In inpatient treatment I found it particularly hard to be a young person on a ward that was very focused on older people. The activities on the wards I’ve been in have been gardening, knitting, bingo, newspaper group. They’re just not very young person focused and the staff don’t always know how to deal with young patients. I also feel quite awkward being young on a ward full of people older than my parents. I shared a room with a 60 year old when I was 18.

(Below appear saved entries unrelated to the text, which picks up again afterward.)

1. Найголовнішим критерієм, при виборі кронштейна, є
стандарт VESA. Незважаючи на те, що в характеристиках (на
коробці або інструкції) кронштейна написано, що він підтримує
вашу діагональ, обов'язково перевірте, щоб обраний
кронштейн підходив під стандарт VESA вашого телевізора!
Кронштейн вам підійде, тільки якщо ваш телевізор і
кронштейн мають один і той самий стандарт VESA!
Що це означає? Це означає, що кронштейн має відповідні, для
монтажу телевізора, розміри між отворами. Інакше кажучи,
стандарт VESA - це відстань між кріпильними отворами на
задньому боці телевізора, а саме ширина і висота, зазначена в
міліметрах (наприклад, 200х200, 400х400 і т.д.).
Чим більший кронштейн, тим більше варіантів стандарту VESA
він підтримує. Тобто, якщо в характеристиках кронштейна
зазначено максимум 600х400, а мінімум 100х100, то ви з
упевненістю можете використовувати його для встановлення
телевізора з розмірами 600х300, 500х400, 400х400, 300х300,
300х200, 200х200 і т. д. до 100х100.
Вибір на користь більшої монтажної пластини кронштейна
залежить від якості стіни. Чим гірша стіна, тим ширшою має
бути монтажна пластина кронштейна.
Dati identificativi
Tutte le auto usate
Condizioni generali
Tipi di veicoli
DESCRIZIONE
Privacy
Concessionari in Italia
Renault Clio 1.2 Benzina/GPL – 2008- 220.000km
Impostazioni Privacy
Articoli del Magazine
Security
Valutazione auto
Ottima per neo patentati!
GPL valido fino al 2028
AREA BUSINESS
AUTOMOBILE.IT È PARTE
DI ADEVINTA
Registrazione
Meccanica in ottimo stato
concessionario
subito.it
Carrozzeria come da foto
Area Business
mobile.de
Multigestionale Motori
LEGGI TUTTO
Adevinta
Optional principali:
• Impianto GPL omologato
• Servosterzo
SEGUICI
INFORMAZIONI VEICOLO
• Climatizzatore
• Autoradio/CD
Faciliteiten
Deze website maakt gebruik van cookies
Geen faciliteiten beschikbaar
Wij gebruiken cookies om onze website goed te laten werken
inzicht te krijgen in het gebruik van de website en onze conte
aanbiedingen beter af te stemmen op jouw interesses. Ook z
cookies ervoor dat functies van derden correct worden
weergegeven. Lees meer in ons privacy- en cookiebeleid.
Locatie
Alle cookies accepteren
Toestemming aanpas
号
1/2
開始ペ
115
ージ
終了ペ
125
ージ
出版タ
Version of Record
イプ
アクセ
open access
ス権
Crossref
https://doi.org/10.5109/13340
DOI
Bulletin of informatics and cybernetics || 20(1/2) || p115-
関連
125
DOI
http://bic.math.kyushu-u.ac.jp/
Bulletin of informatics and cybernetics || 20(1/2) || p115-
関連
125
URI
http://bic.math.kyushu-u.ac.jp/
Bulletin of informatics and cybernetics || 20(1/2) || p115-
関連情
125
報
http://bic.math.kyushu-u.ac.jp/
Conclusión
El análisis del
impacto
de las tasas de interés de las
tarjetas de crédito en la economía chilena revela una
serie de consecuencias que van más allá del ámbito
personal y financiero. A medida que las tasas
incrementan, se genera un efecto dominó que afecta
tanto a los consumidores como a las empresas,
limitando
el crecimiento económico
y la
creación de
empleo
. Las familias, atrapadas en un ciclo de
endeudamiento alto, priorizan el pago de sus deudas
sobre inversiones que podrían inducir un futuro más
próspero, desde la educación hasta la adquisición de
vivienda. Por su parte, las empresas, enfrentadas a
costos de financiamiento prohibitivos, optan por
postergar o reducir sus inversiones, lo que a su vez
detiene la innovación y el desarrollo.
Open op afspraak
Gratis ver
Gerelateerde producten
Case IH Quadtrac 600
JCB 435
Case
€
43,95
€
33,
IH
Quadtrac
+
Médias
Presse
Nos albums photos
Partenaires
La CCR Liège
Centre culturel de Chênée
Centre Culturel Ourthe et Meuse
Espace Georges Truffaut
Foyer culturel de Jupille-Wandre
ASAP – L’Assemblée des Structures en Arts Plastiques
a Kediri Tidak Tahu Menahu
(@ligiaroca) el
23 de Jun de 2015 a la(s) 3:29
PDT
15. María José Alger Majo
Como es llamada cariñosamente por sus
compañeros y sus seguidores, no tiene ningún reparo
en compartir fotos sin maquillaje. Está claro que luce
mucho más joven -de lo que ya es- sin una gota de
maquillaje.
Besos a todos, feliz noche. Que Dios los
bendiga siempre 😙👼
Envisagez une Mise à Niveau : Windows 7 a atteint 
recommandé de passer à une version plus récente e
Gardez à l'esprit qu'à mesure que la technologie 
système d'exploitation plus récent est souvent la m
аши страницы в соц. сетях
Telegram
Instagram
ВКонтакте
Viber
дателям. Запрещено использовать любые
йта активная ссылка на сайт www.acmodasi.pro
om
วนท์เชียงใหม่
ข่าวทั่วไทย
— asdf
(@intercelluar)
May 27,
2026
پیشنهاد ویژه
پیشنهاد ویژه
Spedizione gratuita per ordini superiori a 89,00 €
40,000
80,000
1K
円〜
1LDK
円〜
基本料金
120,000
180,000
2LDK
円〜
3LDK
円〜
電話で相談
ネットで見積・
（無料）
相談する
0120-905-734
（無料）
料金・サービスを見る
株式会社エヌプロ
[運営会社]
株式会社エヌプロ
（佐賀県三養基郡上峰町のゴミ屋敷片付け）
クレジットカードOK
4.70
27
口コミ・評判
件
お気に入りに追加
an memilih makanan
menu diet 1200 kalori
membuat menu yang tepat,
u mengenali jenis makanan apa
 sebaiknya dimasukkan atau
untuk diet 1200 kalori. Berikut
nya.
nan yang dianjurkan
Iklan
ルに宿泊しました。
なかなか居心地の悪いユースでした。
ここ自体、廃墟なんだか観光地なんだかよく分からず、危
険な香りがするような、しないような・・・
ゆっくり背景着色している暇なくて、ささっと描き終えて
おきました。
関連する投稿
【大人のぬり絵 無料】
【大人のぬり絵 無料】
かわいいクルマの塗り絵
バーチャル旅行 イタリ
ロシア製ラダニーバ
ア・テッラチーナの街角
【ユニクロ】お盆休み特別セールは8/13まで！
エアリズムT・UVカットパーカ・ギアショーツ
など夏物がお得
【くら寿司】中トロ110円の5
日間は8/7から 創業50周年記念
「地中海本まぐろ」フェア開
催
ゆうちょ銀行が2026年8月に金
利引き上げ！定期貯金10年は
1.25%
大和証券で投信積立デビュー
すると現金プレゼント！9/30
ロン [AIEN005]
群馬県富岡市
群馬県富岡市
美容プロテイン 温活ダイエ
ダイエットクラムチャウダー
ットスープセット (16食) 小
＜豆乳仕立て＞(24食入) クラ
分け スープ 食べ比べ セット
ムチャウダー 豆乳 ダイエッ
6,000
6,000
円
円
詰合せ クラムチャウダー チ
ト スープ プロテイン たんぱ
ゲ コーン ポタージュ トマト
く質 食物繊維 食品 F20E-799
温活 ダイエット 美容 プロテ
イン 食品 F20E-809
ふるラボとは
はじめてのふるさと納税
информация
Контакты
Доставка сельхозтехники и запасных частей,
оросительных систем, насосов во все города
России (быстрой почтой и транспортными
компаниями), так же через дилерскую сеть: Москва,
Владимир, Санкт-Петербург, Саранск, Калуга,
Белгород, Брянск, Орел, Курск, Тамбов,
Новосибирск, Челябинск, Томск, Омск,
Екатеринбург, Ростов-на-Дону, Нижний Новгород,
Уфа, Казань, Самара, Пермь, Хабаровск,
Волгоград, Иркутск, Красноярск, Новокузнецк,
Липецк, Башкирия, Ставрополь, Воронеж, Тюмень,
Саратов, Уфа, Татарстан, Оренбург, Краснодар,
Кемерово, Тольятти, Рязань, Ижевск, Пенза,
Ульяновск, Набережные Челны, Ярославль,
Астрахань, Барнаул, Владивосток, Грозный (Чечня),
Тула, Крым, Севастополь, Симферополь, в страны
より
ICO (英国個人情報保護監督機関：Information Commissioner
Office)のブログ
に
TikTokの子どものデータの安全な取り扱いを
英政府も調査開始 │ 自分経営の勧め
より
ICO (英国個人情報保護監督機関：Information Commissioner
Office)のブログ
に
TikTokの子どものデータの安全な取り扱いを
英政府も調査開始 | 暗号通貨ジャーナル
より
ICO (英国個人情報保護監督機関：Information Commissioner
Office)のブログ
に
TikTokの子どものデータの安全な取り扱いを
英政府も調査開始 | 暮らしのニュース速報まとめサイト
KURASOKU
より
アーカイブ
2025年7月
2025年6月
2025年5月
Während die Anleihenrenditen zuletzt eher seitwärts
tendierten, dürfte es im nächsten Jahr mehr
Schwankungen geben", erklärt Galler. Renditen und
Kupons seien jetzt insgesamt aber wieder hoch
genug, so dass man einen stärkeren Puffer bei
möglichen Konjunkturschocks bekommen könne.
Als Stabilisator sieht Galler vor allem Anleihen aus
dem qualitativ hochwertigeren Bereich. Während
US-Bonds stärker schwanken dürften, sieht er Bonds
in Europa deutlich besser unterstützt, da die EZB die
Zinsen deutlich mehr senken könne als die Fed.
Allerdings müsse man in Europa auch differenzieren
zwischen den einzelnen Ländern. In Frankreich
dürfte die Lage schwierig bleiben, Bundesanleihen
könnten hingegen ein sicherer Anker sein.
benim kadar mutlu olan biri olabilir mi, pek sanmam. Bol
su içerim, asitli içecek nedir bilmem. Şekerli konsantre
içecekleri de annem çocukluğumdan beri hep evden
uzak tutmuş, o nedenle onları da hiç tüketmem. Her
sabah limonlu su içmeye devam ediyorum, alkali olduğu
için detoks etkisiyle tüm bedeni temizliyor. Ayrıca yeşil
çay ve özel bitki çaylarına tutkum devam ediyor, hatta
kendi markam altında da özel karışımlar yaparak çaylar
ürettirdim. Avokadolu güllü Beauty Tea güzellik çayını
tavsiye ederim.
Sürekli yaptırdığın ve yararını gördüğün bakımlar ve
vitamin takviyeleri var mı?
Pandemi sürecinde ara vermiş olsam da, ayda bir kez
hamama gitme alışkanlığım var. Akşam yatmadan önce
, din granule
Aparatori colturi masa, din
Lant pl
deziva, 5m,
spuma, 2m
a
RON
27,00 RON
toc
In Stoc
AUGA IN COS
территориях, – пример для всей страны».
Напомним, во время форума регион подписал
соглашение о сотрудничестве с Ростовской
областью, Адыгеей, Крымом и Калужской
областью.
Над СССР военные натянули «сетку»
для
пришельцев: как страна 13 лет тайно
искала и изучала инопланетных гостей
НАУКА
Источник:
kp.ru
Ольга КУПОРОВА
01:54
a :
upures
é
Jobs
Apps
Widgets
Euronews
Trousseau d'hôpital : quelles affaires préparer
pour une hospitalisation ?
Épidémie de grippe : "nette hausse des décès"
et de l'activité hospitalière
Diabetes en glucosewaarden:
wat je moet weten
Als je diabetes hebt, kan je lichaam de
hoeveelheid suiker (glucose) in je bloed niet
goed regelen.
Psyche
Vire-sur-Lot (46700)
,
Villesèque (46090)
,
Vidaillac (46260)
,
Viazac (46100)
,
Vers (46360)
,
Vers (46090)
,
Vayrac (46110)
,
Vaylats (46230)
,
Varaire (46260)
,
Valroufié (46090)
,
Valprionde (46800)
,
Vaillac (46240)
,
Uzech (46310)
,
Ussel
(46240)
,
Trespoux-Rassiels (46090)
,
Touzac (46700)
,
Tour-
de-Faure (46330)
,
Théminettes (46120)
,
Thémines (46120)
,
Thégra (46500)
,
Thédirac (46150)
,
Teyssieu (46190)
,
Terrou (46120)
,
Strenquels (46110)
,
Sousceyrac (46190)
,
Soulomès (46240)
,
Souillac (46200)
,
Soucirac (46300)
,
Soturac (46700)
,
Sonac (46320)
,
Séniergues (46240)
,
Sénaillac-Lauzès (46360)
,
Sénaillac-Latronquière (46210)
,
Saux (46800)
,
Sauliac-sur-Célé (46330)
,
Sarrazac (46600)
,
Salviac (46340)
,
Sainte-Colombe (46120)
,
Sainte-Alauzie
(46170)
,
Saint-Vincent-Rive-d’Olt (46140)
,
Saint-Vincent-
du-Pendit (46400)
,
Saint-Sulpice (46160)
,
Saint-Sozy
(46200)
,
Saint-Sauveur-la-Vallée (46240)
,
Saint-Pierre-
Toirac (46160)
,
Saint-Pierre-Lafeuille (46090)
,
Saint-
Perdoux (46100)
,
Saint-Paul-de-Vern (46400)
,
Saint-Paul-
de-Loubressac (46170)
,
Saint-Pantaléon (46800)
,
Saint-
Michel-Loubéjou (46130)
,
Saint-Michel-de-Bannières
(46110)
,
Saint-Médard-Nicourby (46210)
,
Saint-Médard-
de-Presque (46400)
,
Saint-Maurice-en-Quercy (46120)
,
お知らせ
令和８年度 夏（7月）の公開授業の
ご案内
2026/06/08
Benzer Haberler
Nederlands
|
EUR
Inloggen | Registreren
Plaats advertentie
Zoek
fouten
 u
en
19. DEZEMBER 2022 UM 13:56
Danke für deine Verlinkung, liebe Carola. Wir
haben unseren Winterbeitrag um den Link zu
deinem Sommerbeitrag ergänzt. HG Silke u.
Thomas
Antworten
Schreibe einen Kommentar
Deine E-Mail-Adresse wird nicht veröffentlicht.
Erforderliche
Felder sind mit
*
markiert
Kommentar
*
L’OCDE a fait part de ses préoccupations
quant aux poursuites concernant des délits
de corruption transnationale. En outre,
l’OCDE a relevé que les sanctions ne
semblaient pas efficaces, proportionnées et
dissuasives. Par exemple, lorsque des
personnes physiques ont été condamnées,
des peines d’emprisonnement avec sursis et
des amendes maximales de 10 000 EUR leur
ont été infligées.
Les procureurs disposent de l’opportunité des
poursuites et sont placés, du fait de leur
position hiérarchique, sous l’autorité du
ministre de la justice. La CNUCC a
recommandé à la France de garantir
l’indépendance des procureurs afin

The general public don’t always understand young people with mental health problems. They are hidden illnesses, just because you think that someone is young and fashionable it doesn’t mean that they’re not severely unwell. With anorexia, I’ve been very unwell to the point it’s affected my memory, my eyesight, I’ve been weak and cold and unable to walk very far. It’s been physical agony as well as mental agony but a lot of the time when I’ve tried to explain to people how I’m feeling the other person has laughed and said “wait until you’re my age!”

I think it can be very hard to be listened to, heard and taken seriously as a young person with mental health problems. I think that stigma and stereotyping is slowly being reduced in adults and older adults with mental health problems but there tends to be an awful lot with younger people not only in society but also in mental health services.